North-Central Section - 35th Annual Meeting (April 23-24, 2001)

Paper No. 0
Presentation Time: 10:40 AM

COAL MINE SUBSIDENCE AND STREAM CAPTURE PREDICTION USING GIS


LIGHT, David1, SIMON, David2, NADON, Gregory C.1 and STOERTZ, Mary W.1, (1)Geological Sciences, Ohio Univ, 316 Clippenger Labs, Athens, OH 45701, (2)Institute for Local Government Administration and Rural Development, Ohio Univ, 143 Technology and Enterprise Building, Athens, OH 45701, dl115093@ohio.edu

Areas undermined for coal using room-and-pillar methods with shallow (<50 ft) overburden are at high risk for subsidence or stream capture into fractures. In cases where surface water is captured into high-sulfur coal mines, water becomes acidified and emerges from nearby or distant mine seeps as acid mine drainage. Source control of mine drainage consists in part, by identifying and closing stream capture features.

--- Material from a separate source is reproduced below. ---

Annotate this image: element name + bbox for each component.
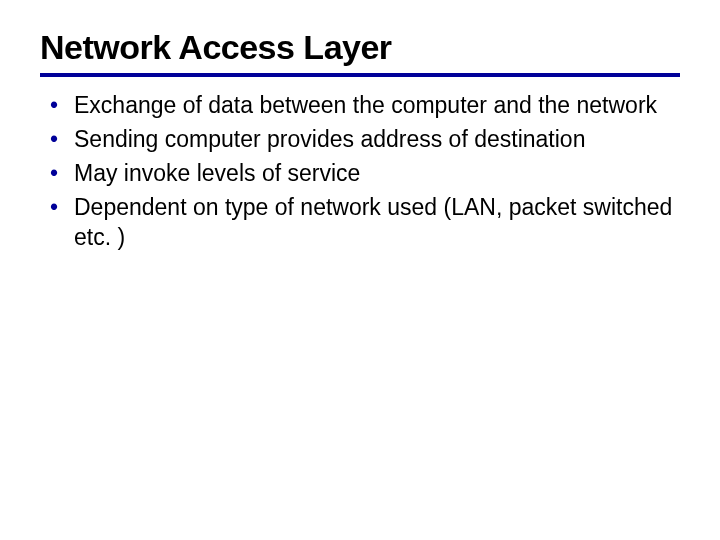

In cases where the capture is partial, or is under small or ephemeral streams, the capture zones are difficult to identify using field methods. Streams also may be at high risk for capture, but weathering and collapse of support pillars may not yet have occurred. In such cases, identification of high-risk zones is imperative to avoid situating treatment wetlands or retention structures in areas prone to subsidence. A predictive model was developed to map potential capture or subsidence, assuming that overburden thickness is the primary predictor. Using a GIS (ArcInfo, ArcView), surface topography was mapped for the Monday Creek watershed using USGS Digital Elevation Model (DEM) data. The floor of the Middle Kittanning No. 6 coal was represented by kriging 1137 floor elevations obtained from mine maps. Subtracting floor elevations from topographic elevations resulted in a contour map of overburden thickness. This map was intersected with digitized mine extent to create a contour map of subsidence risk, from "no risk" (>200 feet overburden) to "very high risk" (<25 feet overburden). The risk map correlates strongly with observed capture points, and also indicates areas where additional field reconnaissance is needed. The polygonal watershed areas associated with capture points allow quantification of the individual and collective impact of the stream-capture features. Future research will focus on secondary controls on subsidence risk, including age of mines, tectonic fracture orientation relative to mine workings, and overburden lithology.